ようやく次でこの章終わりそうだ…
6月6日6:06分に切りよく投稿です
友希那達からイマジンを遠ざけるべく、敵を巻き込んで壁をぶち破ったゼロノスだったが――――
「なっ!?」
「やっべ…!!ここ4階じゃねぇか……!!」
壁を破ったその先には床はなく、ゼロノスはイマジンを4階ほどの高さから地面に向かって真っ逆さまに落ちていく。
「ちっ!!」
「こいつ…!!」
「取った…!!」
「離せ…っ!!」
イマジンはどこからか取り出した剣でゼロノスを斬りつけるが、ゼロノスは斬られることなどモノとものせずにイマジンの両腿を掴んで相手の首を自分の肩で押さえつけてそのまま地面に向かって落ちていく。
「喰らえ…!!」
「がっ!?」
ゼロノスはそのまま尻から地面へ落下すると、彼に押さえつけられていたイマジンは落下の衝撃を一切殺せずに大きなダメージになって苦悶の言葉を漏らしたのを聞いたゼロノスはそのままイマジンを投げ飛ばして相手の姿を観察し始めていた。
「コブラか……」
「ぐがっ…あがっ…」
「しかも、後ろは事務所の正面出入口…不味いな…」
ゼロノスが目の前でのたうち回るイマジンの見た目から、コブラのイマジンだと判断すると即座にゼロガッシャーをボウガンへと組み立てると地面をのたうち回る相手目掛けて引き金を引いたが、イマジンはすぐさま地面を転がってボウガンの射撃を回避しながら距離を取ると剣を取り出して構えていた。
「…何度も俺の遊びと契約の邪魔をしやがって…!!」
「車で襲うのが遊びだって…?ふざけるなよ」
2回も邪魔をされたイマジンはイラ立ちを口にしたが、そのイラ立ちを聞いてゼロノスも怒りを覚えながらボウガンからサーベルへとゼロガッシャーを組み替えて、イマジンの元へと飛び込んで剣を振るったが―――
「遅いっ!!」
「ちっ…サーベルだと反応されるか…!!」
イマジンはゼロノスの剣を幾度となく受け止めたが、ゼロノスはそれに焦ることなく状況を分析し始めた。
このまま戦えなくもないが長期戦は確実。
それを嫌ったゼロノスの頭の中では、このイマジンを相手取るのに必要なのは一撃の破壊力でも、単純な速度でもなく回避が間に合わないほどの連続攻撃。
そして、それを実施するために必要なのは――――
「ちっ…デネブが必要だな……。
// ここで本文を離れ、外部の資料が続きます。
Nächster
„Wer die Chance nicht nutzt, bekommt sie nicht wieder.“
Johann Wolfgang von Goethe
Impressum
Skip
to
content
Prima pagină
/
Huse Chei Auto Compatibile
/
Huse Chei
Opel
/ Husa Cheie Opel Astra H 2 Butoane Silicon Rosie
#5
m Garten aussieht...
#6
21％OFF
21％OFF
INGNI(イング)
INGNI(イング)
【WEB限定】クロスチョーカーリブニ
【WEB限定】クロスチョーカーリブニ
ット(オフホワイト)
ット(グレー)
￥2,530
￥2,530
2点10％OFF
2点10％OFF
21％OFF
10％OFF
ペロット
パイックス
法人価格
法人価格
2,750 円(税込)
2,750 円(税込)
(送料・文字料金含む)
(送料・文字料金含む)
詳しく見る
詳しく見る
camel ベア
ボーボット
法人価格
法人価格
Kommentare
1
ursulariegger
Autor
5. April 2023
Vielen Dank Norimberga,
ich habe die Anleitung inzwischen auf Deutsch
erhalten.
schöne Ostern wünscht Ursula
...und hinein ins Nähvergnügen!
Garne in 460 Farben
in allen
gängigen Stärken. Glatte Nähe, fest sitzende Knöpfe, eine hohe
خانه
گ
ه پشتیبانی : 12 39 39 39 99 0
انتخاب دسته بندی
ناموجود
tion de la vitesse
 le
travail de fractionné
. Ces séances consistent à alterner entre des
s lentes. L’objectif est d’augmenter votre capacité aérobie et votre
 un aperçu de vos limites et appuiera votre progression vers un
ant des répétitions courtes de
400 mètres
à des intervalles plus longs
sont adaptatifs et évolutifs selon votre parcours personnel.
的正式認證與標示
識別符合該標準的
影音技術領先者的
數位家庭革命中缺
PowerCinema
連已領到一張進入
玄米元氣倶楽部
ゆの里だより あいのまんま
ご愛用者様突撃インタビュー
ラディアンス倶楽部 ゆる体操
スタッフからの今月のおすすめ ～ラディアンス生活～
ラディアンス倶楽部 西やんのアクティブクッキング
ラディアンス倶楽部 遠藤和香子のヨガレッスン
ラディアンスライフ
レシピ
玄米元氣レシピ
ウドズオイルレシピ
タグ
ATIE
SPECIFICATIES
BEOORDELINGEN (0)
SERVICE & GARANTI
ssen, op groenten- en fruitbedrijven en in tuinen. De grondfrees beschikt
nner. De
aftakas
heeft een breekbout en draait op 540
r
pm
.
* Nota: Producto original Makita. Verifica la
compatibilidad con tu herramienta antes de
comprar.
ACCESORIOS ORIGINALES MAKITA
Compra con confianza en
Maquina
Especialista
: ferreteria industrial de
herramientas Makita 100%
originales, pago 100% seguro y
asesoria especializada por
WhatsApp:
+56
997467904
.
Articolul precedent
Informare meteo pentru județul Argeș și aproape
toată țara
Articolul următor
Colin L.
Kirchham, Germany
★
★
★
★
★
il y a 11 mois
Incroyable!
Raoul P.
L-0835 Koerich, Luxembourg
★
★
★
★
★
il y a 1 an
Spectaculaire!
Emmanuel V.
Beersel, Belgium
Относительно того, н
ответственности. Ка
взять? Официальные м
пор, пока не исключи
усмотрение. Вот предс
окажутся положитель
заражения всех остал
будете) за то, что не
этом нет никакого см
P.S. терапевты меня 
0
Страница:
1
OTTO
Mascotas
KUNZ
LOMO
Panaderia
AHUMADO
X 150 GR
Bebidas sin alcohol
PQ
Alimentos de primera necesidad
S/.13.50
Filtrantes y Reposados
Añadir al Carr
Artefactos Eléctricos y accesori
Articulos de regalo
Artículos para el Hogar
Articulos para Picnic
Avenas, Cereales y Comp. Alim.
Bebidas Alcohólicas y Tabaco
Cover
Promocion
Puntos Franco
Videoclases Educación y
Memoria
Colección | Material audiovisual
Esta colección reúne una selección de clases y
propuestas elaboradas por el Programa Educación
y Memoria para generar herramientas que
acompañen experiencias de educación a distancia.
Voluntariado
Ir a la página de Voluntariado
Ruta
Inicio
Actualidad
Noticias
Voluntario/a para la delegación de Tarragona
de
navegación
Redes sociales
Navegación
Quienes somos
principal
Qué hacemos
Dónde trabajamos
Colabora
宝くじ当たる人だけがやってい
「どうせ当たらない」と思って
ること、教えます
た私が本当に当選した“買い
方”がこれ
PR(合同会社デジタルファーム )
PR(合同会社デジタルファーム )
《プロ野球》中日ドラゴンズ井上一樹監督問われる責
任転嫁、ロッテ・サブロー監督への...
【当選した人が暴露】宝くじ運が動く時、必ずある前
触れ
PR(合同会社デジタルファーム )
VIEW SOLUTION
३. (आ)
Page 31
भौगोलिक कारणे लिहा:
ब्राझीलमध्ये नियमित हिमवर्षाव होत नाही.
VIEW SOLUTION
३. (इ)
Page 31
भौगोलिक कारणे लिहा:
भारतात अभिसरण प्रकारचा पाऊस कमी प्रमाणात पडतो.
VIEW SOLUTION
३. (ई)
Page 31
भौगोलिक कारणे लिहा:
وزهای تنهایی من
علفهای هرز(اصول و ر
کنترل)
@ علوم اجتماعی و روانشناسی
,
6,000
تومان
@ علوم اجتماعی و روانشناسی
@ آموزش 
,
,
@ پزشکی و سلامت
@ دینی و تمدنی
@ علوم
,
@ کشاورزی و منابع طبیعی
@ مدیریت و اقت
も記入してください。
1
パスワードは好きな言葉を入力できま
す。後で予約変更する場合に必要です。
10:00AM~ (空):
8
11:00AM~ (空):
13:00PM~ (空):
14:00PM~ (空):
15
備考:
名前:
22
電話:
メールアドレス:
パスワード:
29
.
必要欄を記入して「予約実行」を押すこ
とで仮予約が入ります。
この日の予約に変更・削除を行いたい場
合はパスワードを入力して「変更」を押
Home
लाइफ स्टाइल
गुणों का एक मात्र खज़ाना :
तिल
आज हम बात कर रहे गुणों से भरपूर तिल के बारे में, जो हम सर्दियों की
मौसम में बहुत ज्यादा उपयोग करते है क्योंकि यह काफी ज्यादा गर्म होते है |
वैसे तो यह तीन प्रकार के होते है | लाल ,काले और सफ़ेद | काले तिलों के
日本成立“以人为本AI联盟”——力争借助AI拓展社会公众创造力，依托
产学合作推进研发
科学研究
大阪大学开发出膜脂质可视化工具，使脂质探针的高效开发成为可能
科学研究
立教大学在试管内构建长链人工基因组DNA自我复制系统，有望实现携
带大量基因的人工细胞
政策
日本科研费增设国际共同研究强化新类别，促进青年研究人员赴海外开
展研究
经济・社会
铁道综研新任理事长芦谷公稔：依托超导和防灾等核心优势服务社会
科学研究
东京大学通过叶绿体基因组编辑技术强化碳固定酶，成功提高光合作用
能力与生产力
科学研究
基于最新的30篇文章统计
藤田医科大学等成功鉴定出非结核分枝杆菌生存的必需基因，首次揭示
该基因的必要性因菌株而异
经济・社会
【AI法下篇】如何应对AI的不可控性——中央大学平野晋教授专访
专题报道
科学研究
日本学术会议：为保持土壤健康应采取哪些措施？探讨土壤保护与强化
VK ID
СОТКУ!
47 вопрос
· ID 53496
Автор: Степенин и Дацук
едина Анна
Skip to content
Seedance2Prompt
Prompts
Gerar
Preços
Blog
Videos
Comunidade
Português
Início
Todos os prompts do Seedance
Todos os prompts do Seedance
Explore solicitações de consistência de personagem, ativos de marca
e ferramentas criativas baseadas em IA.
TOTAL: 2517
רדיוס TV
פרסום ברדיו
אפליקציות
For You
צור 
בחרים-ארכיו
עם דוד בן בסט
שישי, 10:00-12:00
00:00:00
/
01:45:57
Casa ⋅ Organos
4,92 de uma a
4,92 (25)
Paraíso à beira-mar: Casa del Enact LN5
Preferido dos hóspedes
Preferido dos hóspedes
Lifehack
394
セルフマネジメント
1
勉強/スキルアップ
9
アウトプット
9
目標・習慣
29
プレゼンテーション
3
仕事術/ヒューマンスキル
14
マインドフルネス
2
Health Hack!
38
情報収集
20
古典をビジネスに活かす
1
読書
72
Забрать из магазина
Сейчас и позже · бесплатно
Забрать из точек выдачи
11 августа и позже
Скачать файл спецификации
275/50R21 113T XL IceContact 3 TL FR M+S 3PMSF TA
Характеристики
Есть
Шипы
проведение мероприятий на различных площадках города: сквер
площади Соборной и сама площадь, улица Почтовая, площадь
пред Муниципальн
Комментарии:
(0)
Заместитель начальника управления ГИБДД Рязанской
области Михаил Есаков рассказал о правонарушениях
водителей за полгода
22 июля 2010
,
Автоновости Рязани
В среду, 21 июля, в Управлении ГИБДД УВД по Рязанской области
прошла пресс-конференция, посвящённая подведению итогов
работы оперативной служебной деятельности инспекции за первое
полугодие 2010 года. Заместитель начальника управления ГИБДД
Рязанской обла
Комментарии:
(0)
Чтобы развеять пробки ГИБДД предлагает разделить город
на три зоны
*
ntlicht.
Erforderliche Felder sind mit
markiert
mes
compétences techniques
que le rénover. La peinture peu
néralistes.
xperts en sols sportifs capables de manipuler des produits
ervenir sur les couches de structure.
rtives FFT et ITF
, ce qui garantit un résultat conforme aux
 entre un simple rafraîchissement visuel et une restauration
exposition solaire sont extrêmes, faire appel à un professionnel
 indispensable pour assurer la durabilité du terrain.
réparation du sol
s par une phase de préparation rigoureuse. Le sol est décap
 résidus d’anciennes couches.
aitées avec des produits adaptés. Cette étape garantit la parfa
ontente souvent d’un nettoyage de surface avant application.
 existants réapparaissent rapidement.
でも、攻めるしかない…!!」
「隙だらけだ…!!」
「ぐっ…」
この場にいないデネブ。
機動力が下がるがそれでもベガフォームの制圧力で一気に畳み掛けるのが最善だと考えながらも剣を構えて再び突撃したが、大振りになって隙を晒してしまい、がら空きの胴を剣で切りつけられてしまった。
デネブを待つだけならばここで無理に攻める必要はないのだが、そうせざるを得ない理由がゼロノスにはあったのだが――――
「ねぇ!!あれ見て!!」
「宇田川さん!!急に止まらない…で…」
「えっ!?何あれ!?」
「コス…プレ……?」
「マジかよ…ここから出てきたのかよ…!!」
イマジンの攻撃で後ろに退いたゼロノスだったが、その背後には正面の出入り口からは先ほど別れた紗夜達が飛び出してきてしまっていた。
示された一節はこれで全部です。